Она не стала испытывать кошелек кавалера на прочность и ограничилась скромной цветной капустой, икрой, беф а ля мод с трюфелями и сырами на десерт. Кофе условились пить у Вершинина. Кавалер, обрадованный целостью своей казны, лихо выбрал вальдшнепов, жаренных в кастрюльке, паровую стерлядку и бутылку дешевого лафита «Шато-Ляроз» для дамы. А себе заказал скромный графинчик водки-листовки.
После дозы кокаина у Доры проснулся аппетит, и она стала уминать все подряд, беззастенчиво отрывая куски и от вершининского заказа. Ела она выразительно и красиво, смеялась невпопад и все требовала вина. После первых рюмок за маленьким столом установился теплый мир с ожиданием страстной ночи в конце пира.
Вершинин по поведению дамы понял, что сегодня она будет безраздельно принадлежать ему, и душевно успокоился. Тем более что от соседних столиков он перехватил несколько завистливых взглядов — мальчишка, щелкопер, с такой дамой явно парижского шика!.. Эти взгляды очень польстили щелкоперу, и он расслабился, что выразилось в быстром опустошении графинчика. Закуска слегка отстала от выпивки, Вершинин приятно захмелел и попросил второй графинчик. Затем он откинулся на спинку стула и стал наблюдать нравы.
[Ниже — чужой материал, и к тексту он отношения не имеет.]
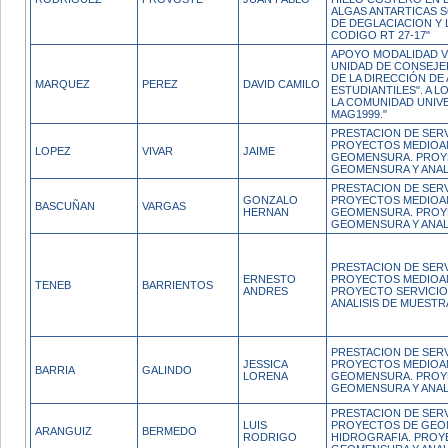
ALGAS ANTARTICAS 
DE DEGLACIACION Y 
CODIGO RT 27-17"
APOYO MODALIDAD V
UNIDAD DE CONSEJE
DE LA DIRECCIÓN DE
MARQUEZ
PEREZ
DAVID CAMILO
ESTUDIANTILES". A 
LA COMUNIDAD UNIV
MAG1999."
PRESTACION DE SERV
PROYECTOS MEDIOAM
LOPEZ
VIVAR
JAIME
GEOMENSURA. PROY
GEOMENSURA Y ANALI
PRESTACION DE SERV
GONZALO
PROYECTOS MEDIOAM
BASCUÑAN
VARGAS
HERNAN
GEOMENSURA. PROY
GEOMENSURA Y ANALI
PRESTACION DE SERV
ERNESTO
PROYECTOS MEDIOAM
TENEB
BARRIENTOS
ANDRES
PROYECTO SERVICI
ANALISIS DE MUESTR
PRESTACION DE SERV
JESSICA
PROYECTOS MEDIOAM
BARRIA
GALINDO
LORENA
GEOMENSURA. PROY
GEOMENSURA Y ANALI
PRESTACION DE SERV
LUIS
PROYECTOS DE GEO
ARANGUIZ
BERMEDO
RODRIGO
HIDROGRAFIA. PROY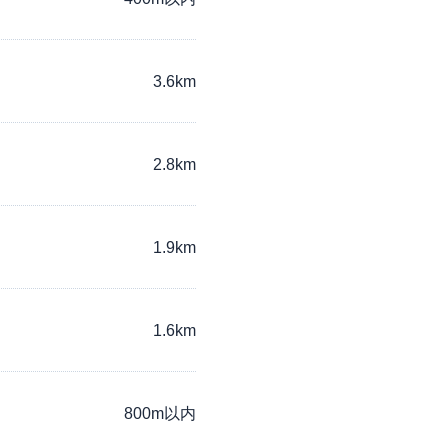
3.6km
2.8km
1.9km
1.6km
800m以内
Цепкому взгляду было на что посмотреть: зала заполнилась целиком, столы ломились от блюд, красивая картина всеобщего пира еще не была полностью разрушена. Официанты еще не успели притомиться и носились, как черти в аду перед инспекцией Сатаны. «Медведь» славился, помимо богатого погреба французских вин, интересным собранием русских водок, которые были выставлены в карте по алфавиту, и при желании из них можно было набрать любое слово или имя: анисовая, березовая, вишневая, гвоздичная, дынная, ежевичная, желудевая, зверобойная, ирная, калиновая, лимонная, мятная, ноготковая, облепиховая, полынная, рябиновая, смородиновая, тминная, укропная, фисташковая, хреновая, цикорная, черемуховая, шалфейная, щавелевая, экстрагонная и яблочная.
Купеческие компании любили отмечать дни тезоименитства, набирая на стол водки по имени юбиляра — Варсонофия, Елпидифора или какого-нибудь там простенького Дормидонта. И пили строго по алфавиту, добавляя в случае жестокой необходимости еще и отчество именинника — Пафнутьевич либо Гермогенович.
Несколько таких сообществ начинало разгуливаться в боковых полуоткрытых ложах, человек на семь-восемь. Туда безвозвратно несли блюда с цельными паровыми осетрами; жбаны с икрой; подносы с разукрашенной дичью; устриц, выложенных на льду; лобстеров и омаров, закованных в пламенеющие панцири; пышные кулебяки о двенадцати ярусах, которые заказывали за сутки до гульбы, и прочее, и прочее, и прочее...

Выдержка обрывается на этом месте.